Preparing for Your Godchild’s Greek Orthodox Baptism
A Godparent’s Guide to Baptizing your Godchild in the Greek Orthodox Church
So congratulations are in order, you have been asked to be the Godparent of a friend or relative’s newborn child. Being a child’s godparent is a very important distinction, and one that should not be taken lightly. A child’s Godparent plays a crucial role in the newborn’s life, not only on the day of the baptism, but for the rest of the child’s life.
As is the case with many important celebrations in the Greek Orthodox Church, there are many things to prepare for the upcoming event. This of course goes well beyond the planning of the perfect centerpieces for the reception following the church service. Since the Godparent is such a central figure in the highly symbolic baptismal service, there are many things that you take responsibility for in the process.
As a child’s Godparent you take on the responsibility of the child’s spiritual upbringing. The relationship between Godparent and Godchild is as close as one can become to being a child’s family member. Traditionally, the Godparent would be the one to name the child, by giving them a Greek and Christian name that is used for the first time in the baptismal service.
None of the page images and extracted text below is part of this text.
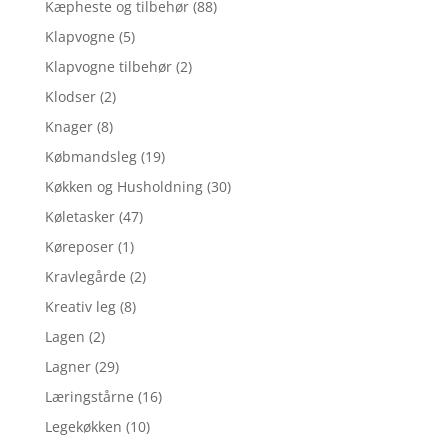
Kæpheste og tilbehør
(88)
Klapvogne
(5)
Klapvogne tilbehør
(2)
Klodser
(2)
Knager
(8)
Købmandsleg
(19)
Køkken og Husholdning
(30)
Køletasker
(47)
Køreposer
(1)
Kravlegårde
(2)
Kreativ leg
(8)
Lagen
(2)
Lagner
(29)
Læringstårne
(16)
Legekøkken
(10)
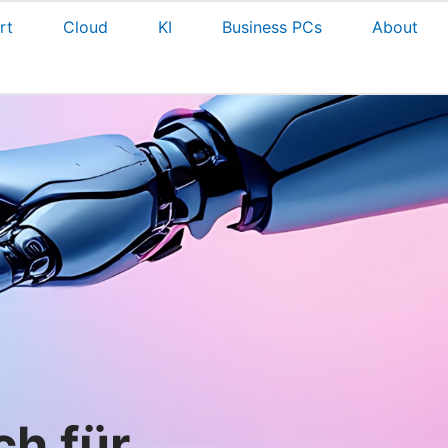
rt
Cloud
KI
Business PCs
About
ch für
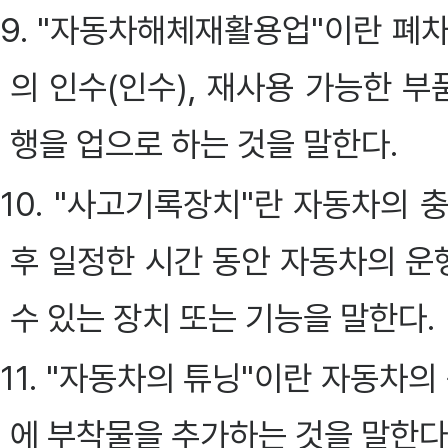
9. "자동차해체재활용업"이란 폐
의 인수(인수), 재사용 가능한 부
행을 업으로 하는 것을 말한다.
10. "사고기록장치"란 자동차의 
후 일정한 시간 동안 자동차의 
수 있는 장치 또는 기능을 말한다.
11. "자동차의 튜닝"이란 자동차
에 부착물을 추가하는 것을 말한다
However, this is often no longer the case, especially in America, as it is the child’s parents who name their child.
But not to worry, there are still plenty of things for you to prepare for the upcoming baptism. This includes many of the items used in the service that are brought to the priest before it begins.
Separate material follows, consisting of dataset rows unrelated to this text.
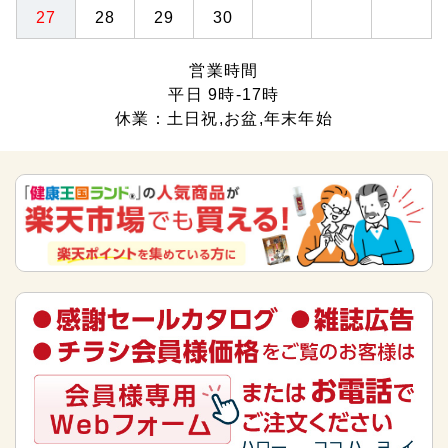
27
28
29
30
営業時間
平日 9時-17時
休業：土日祝,お盆,年末年始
These items traditionally include the following:
- 1 Gold Cross & Chain
- 1 Set of New White Clothing for After the Service
- 1 Small Bottle of Olive Oil
- 1 Bar of Soap
- White Hand Towels
- 1 Large White Bath Towel
- 1 White Sheet
- 1 Large Baptismal Candle
- 3 or more White Candles for the Procession
For the large white baptismal candle, decorations customarily include a large bow of ribbon and tulle with streamers and even artificial flowers. Appropriately blue is used for a baby boy, while pink is used for a baby girl.
In addition to the above items, the Godparent also has several tasks following the baptism. You should give the baby his or her ‘first’ bath following their baptism, as well as washing the baptismal sheet, clothes and towel. It is important to remember that the water from the bath contains the holy oil, and it should not be dumped down the drain. People commonly pour the outside on a place that cannot be stepped on, such as trees or even the corner of your house.
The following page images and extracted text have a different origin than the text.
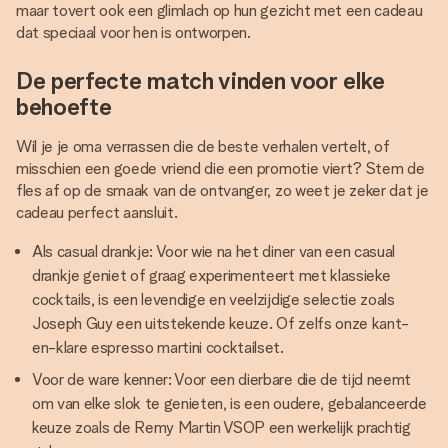
maar tovert ook een glimlach op hun gezicht met een cadeau
dat speciaal voor hen is ontworpen.
De perfecte match vinden voor elke
behoefte
Wil je je oma verrassen die de beste verhalen vertelt, of
misschien een goede vriend die een promotie viert? Stem de
fles af op de smaak van de ontvanger, zo weet je zeker dat je
cadeau perfect aansluit.
Als casual drankje: Voor wie na het diner van een casual
drankje geniet of graag experimenteert met klassieke
cocktails, is een levendige en veelzijdige selectie zoals
Joseph Guy een uitstekende keuze. Of zelfs onze kant-
en-klare espresso martini cocktailset.
Voor de ware kenner: Voor een dierbare die de tijd neemt
om van elke slok te genieten, is een oudere, gebalanceerde
keuze zoals de Remy Martin VSOP een werkelijk prachtig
Many times the Godparents place all of the items from the baptism in a box, which is then given to your Godchild’s family. Following the baptism, the Godparent should also take their Godchild to church to receive communion for three consecutive Sundays. It is important to bring the baptismal candle with you and light it for communion.
There is inevitably a level of stress that is associated with any big celebration, especially one as important as a child’s baptism, but not to worry it is completely manageable. Despite this, getting the opportunity to be a Godparent is a great honor, one that truly lasts a lifetime, so make sure to enjoy the baptism and new relationship you have with your new Godchild!